Fix: Respond to each error message and address each based on the error message and/or reread the AWS Account and VPC setup instructions to make sure you've correctly tagged all resources.
On the Private Data Handling page in Alteryx Analytics Cloud, you’ll see a note that provisioning failed, but without a good error message for what went wrong.
![]() |
In the AWS admin console, you’ll see a NodeCreationFailure issue type with a description of Instances failed to join the kubernetes cluster. This typically indicates that there’s no route that allows the EKS subnets egress out to the internet. The new EKS nodes need access to an AWS EC2 Service Endpoint to attach to the EKS Cluster.
![]() |
When: Occurs several minutes after the provisioning process has started.
Potential causes:
Firewall rules preventing egress from the cluster.
Failed DNS resolution within the cluster.
No internet gateway between the VPC and the internet.
Overlapping subnets.
NAT gateway configured as private instead of public.
Fix: You need investigate and test the networking setup.
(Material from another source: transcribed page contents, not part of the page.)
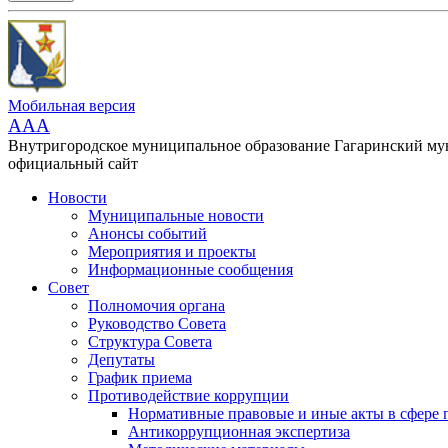
Мобильная версия
AAA
Внутригородское муниципальное образование Гагаринский м
официальный сайт
Новости
Муниципальные новости
Анонсы событий
Мероприятия и проекты
Информационные сообщения
Совет
Полномочия органа
Руководство Совета
Структура Совета
Депутаты
График приема
Противодействие коррупции
Нормативные правовые и иные акты в сфере 
Антикоррупционная экспертиза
AWS provides some suggested troubleshooting steps here.
Your job will fail and you’ll see a red “x” on the wrangle step of the workflow (rather than a green check mark).
When: Occurs when running a workflow.
Cause: The workflow can't access the private data store. This is usually because private data storage is using a cross-account role and the kubernetes cluster can't assume that role to access the store.
Fix: Update the trust relationship on your private data storage bucket (Step 2 above on this page).